Sunday, February 21, 2010

Confused

Do you ever get confused about where you are going with your homeschooling? Because I do, at least momentarily.

I'm not unhappy with what I am bringing to my children, or how. Using a Waldorf curriculum with an underpinning of Enki philosophy is working really well for us. We are enjoying what we are learning. We don't spend hours and hours everyday in focused pursuit of education; we have free time to play and explore and live ~ time where significant education occurs.

No, sometimes I am confused about goals and how to set them and when they might be achieved. For example, I've planned for us to work on researching and writing a 3 - 5 paragraph essay, and honestly, I can't help but ask myself why? Why would a 9, 10 , or 11 year old need to write an essay? Is there a benefit to be gained by teaching now vs. in several years when such an essay might be expected from them?
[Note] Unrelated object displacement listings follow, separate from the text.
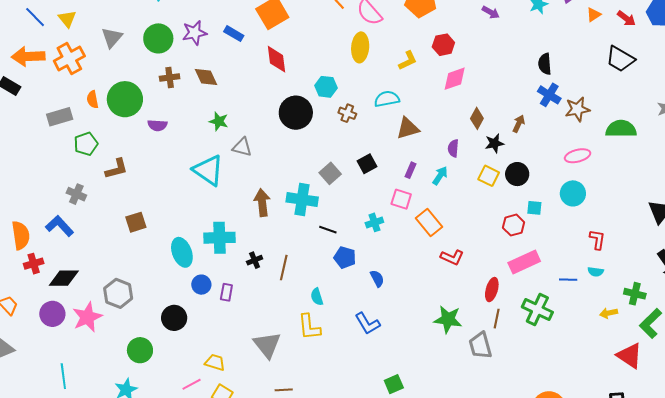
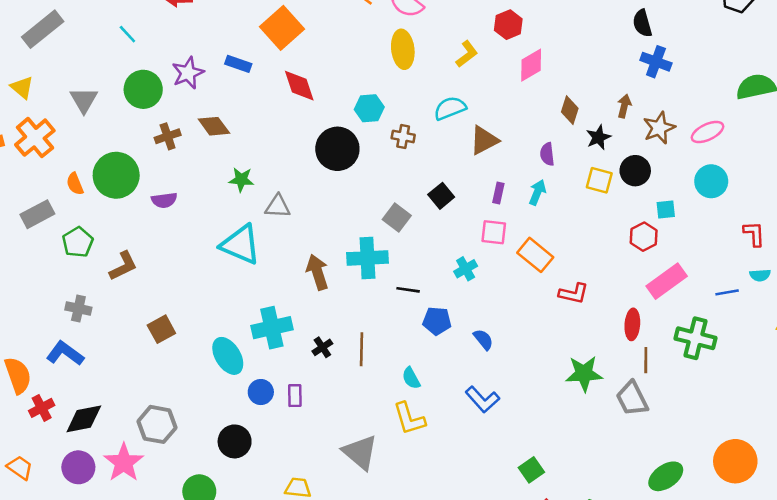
brown star: (577, 109) -> (659, 128), moved

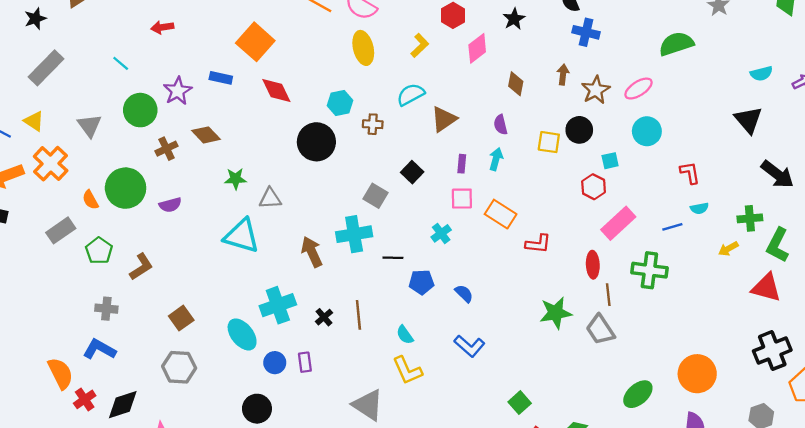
black star: (598, 137) -> (514, 19), moved
gray hexagon: (157, 424) -> (179, 367), moved

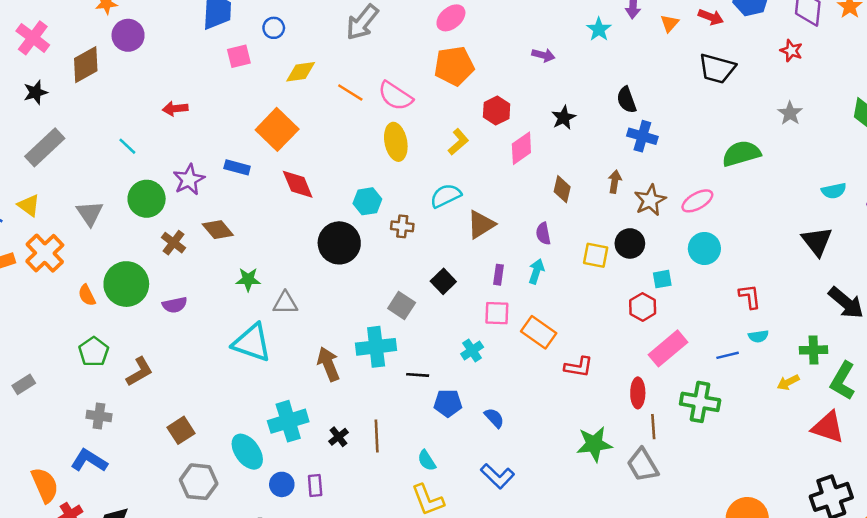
brown cross: (167, 149) -> (174, 243), turned -30
gray rectangle: (61, 230) -> (24, 384), moved, size x0.7
gray hexagon: (179, 367) -> (199, 482), moved

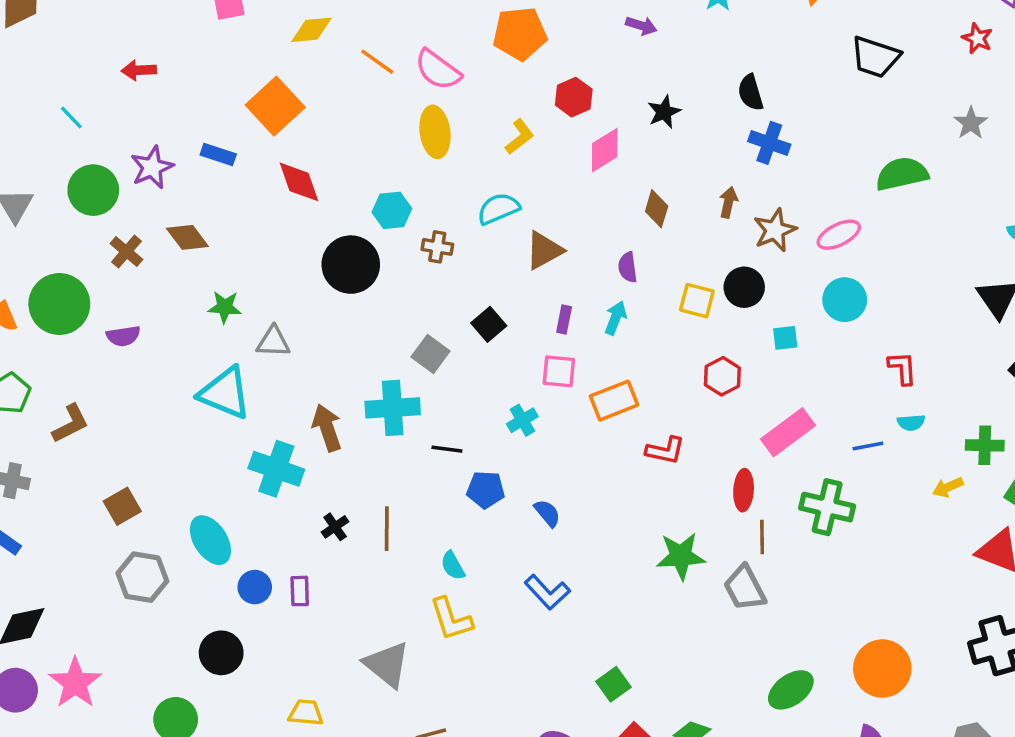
red hexagon: (643, 307) -> (722, 376), moved
orange rectangle: (539, 332) -> (614, 401), turned -60
cyan cross: (288, 421) -> (276, 469), moved, turned 33

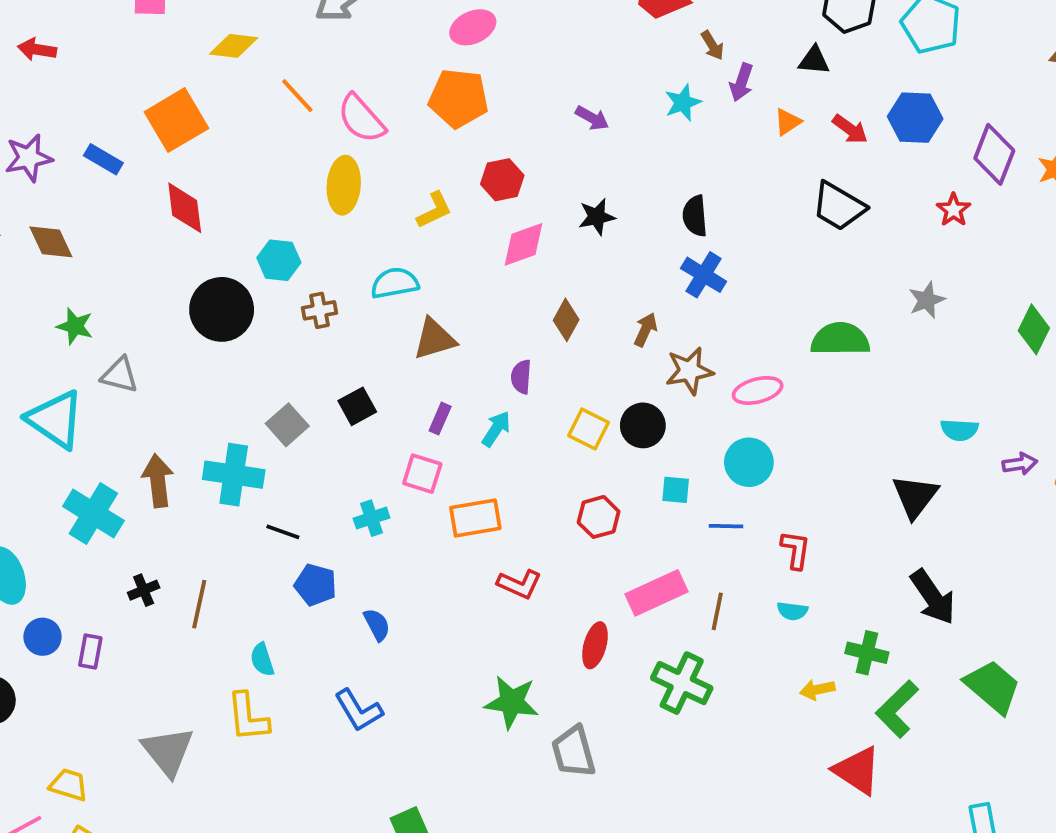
brown cross: (437, 247) -> (319, 310), turned -32
blue line: (868, 446) -> (726, 526), moved
brown line: (762, 537) -> (717, 611), moved

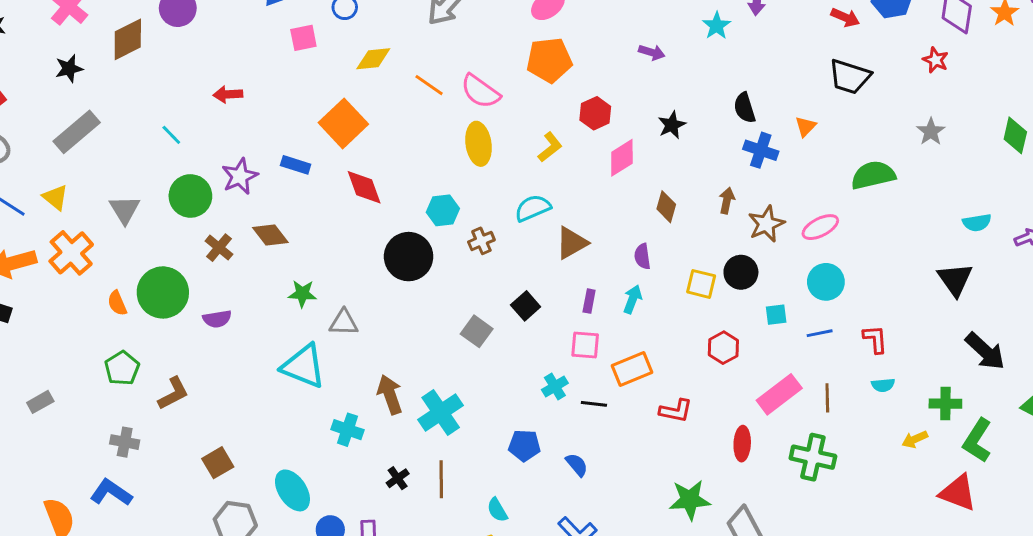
orange triangle: (788, 122) -> (806, 126), moved
cyan cross: (234, 475) -> (441, 412), moved, turned -30
cyan cross: (93, 514) -> (347, 430), size x0.7
black line: (283, 532) -> (594, 404), moved

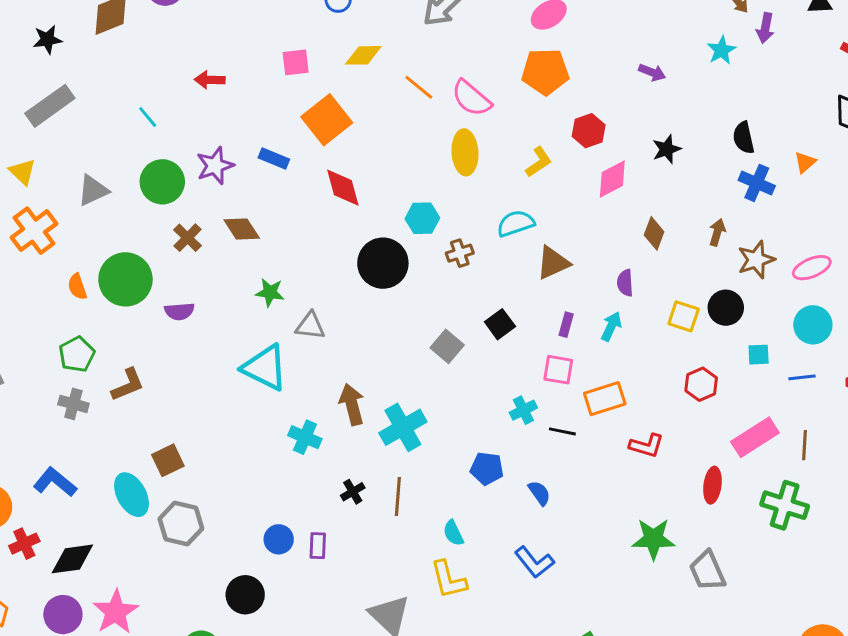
pink square: (303, 38) -> (296, 62), moved
gray triangle: (125, 210) -> (93, 190), turned 32
gray cross: (125, 442) -> (73, 404), moved
cyan ellipse: (292, 490) -> (132, 495), moved

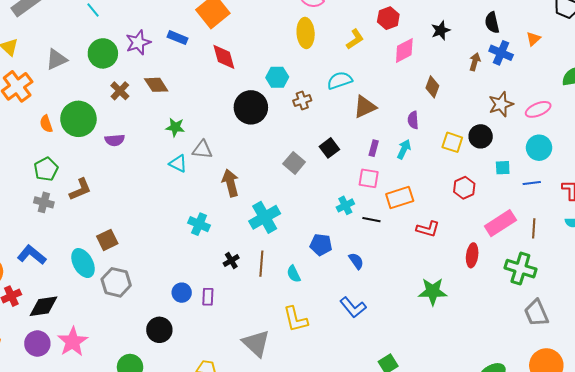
brown arrow: (717, 232) -> (475, 62), moved
cyan triangle: (265, 368) -> (178, 164), moved, size x0.6
brown arrow: (352, 404) -> (230, 183), moved
cyan semicircle: (453, 533) -> (294, 274), moved
gray trapezoid: (707, 571) -> (536, 313), moved

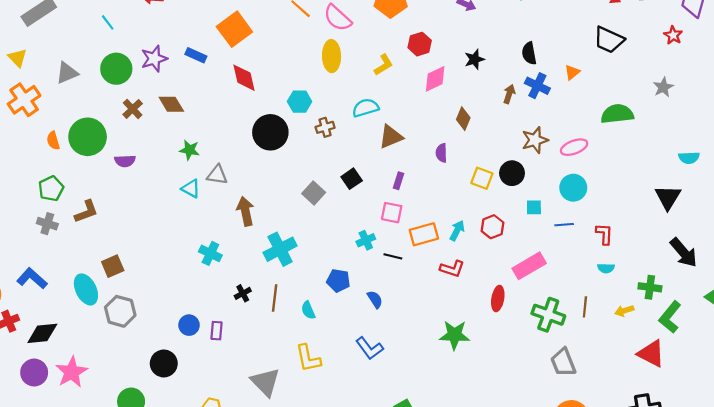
cyan arrow: (404, 149) -> (457, 230), moved
brown line: (534, 228) -> (585, 307), moved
I know why I put the lesson down on my plan: it is time for it to be taught, according to someone.

I am your typical homeschooling mother. I want the best for my children, not just in terms of an academic education, but in life. I do my best to trust that they will learn what they need to learn when it is time and I worry that I am not doing enough in terms of teaching skills.

I look at the plan and think about my children and know that taught now, the lesson will fall flat. It will be work instead of pleasure, a struggle, a place of discord within our day. That is enough for me to know that now isn't the time to teach it. I believe in challenging children but only so far as it is within their interest and ability.

Despite my strong belief in rhythm and my decision to use a curriculum with my boys, I still lean heavily toward unschooling. Not as a method, but as a philosophy. A belief that my children will learn what they need to learn when they need to learn it. I don't take so far as to not bring anything to them, and I still require math practice and penmanship practice. But I do try very hard not to sweat it when something I have brought to the boys fails to make complete sense right away.

I am learning to trust my instincts. We won't pursue the 3 - 5 paragraph essay this block because I know that it would lead to a month of frustration and discord. They aren't ready, not because of any intellectual deficiency, but only because they are children and they don't communicate via written essays. No, I think we'll pursue writing heroic epics instead, as that is something the boys have actually attempted on their own many times.